* [TASK GOAL]:
Word for word, retype each record shown below.

* [INFORMATION GIVEN]:

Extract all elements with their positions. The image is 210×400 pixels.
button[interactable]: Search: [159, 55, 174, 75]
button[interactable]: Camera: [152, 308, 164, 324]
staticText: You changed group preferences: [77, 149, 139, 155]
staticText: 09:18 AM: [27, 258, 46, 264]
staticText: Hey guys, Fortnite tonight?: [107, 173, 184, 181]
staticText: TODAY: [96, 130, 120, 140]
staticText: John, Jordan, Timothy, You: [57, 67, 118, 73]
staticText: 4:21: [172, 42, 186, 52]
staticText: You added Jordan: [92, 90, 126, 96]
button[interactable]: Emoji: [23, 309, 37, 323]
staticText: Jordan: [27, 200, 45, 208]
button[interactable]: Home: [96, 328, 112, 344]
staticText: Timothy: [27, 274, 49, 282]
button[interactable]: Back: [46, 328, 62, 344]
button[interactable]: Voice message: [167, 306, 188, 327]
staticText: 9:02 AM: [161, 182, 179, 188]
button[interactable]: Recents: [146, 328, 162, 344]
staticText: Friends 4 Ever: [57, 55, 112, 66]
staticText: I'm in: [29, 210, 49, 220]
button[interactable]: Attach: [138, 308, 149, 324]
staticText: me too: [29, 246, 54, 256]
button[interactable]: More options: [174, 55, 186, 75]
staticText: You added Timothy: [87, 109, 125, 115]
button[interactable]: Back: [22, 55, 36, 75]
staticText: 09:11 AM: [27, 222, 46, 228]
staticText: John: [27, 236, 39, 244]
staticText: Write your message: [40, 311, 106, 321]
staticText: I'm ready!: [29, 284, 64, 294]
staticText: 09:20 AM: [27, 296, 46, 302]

* [RESPONSE TO THIS TASK]:
Extract all elements with their positions. The image is 210×400 pixels.
button[interactable]: Search: [159, 55, 174, 75]
button[interactable]: Camera: [152, 308, 164, 324]
staticText: You changed group preferences: [77, 149, 139, 155]
staticText: 09:18 AM: [27, 258, 46, 264]
staticText: Hey guys, Fortnite tonight?: [107, 173, 184, 181]
staticText: TODAY: [96, 130, 120, 140]
staticText: John, Jordan, Timothy, You: [57, 67, 118, 73]
staticText: 4:21: [172, 42, 186, 52]
staticText: You added Jordan: [92, 90, 126, 96]
button[interactable]: Emoji: [23, 309, 37, 323]
staticText: Jordan: [27, 200, 45, 208]
button[interactable]: Home: [96, 328, 112, 344]
staticText: Timothy: [27, 274, 49, 282]
button[interactable]: Back: [46, 328, 62, 344]
button[interactable]: Voice message: [167, 306, 188, 327]
staticText: 9:02 AM: [161, 182, 179, 188]
button[interactable]: Recents: [146, 328, 162, 344]
staticText: Friends 4 Ever: [57, 55, 112, 66]
staticText: I'm in: [29, 210, 49, 220]
button[interactable]: Attach: [138, 308, 149, 324]
staticText: me too: [29, 246, 54, 256]
button[interactable]: More options: [174, 55, 186, 75]
staticText: You added Timothy: [87, 109, 125, 115]
button[interactable]: Back: [22, 55, 36, 75]
staticText: 09:11 AM: [27, 222, 46, 228]
staticText: John: [27, 236, 39, 244]
staticText: Write your message: [40, 311, 106, 321]
staticText: I'm ready!: [29, 284, 64, 294]
staticText: 09:20 AM: [27, 296, 46, 302]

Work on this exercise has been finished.